• Exercise goal: In the data below, which lines hold the word "COAT"? Copy them.

Input records: Begin

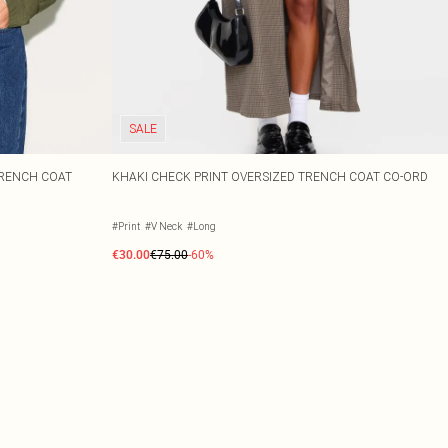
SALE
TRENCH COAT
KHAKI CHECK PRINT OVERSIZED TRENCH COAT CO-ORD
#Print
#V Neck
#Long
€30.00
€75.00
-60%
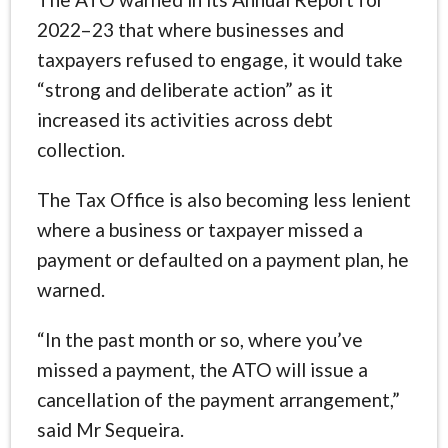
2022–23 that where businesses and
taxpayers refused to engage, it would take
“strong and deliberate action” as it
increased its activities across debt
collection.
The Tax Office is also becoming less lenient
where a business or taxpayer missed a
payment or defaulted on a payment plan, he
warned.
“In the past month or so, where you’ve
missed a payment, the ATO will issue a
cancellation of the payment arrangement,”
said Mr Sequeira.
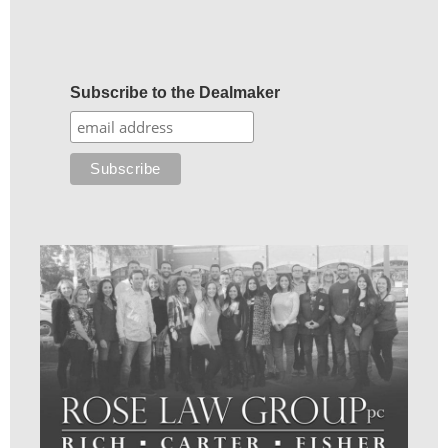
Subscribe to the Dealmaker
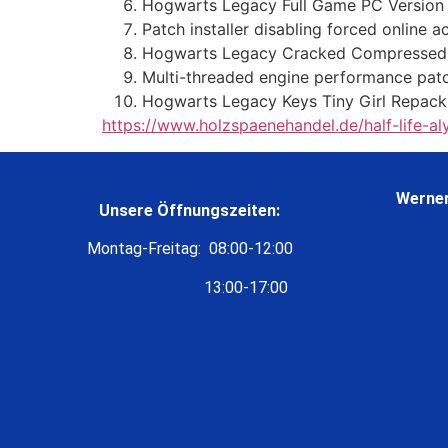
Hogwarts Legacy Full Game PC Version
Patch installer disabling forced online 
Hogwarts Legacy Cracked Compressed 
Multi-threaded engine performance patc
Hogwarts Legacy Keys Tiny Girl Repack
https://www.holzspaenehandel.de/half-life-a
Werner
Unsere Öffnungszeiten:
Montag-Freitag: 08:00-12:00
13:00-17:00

Input records: End
Input records: Begin

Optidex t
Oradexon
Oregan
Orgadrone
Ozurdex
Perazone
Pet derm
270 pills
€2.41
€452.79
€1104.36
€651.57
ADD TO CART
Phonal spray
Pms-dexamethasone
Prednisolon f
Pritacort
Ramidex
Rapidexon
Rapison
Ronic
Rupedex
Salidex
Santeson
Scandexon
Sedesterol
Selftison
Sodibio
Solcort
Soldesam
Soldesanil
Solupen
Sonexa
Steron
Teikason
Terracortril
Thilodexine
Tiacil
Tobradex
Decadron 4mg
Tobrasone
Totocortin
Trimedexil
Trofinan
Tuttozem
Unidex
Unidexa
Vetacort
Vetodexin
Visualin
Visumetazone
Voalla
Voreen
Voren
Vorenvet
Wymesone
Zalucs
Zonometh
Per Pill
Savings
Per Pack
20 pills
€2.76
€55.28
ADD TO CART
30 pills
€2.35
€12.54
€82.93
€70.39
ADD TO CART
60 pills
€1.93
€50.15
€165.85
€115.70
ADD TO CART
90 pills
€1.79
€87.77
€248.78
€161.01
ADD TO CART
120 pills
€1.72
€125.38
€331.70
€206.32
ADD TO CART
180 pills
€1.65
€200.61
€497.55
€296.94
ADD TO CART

Input records: End

• Task output:
TRENCH COAT
KHAKI CHECK PRINT OVERSIZED TRENCH COAT CO-ORD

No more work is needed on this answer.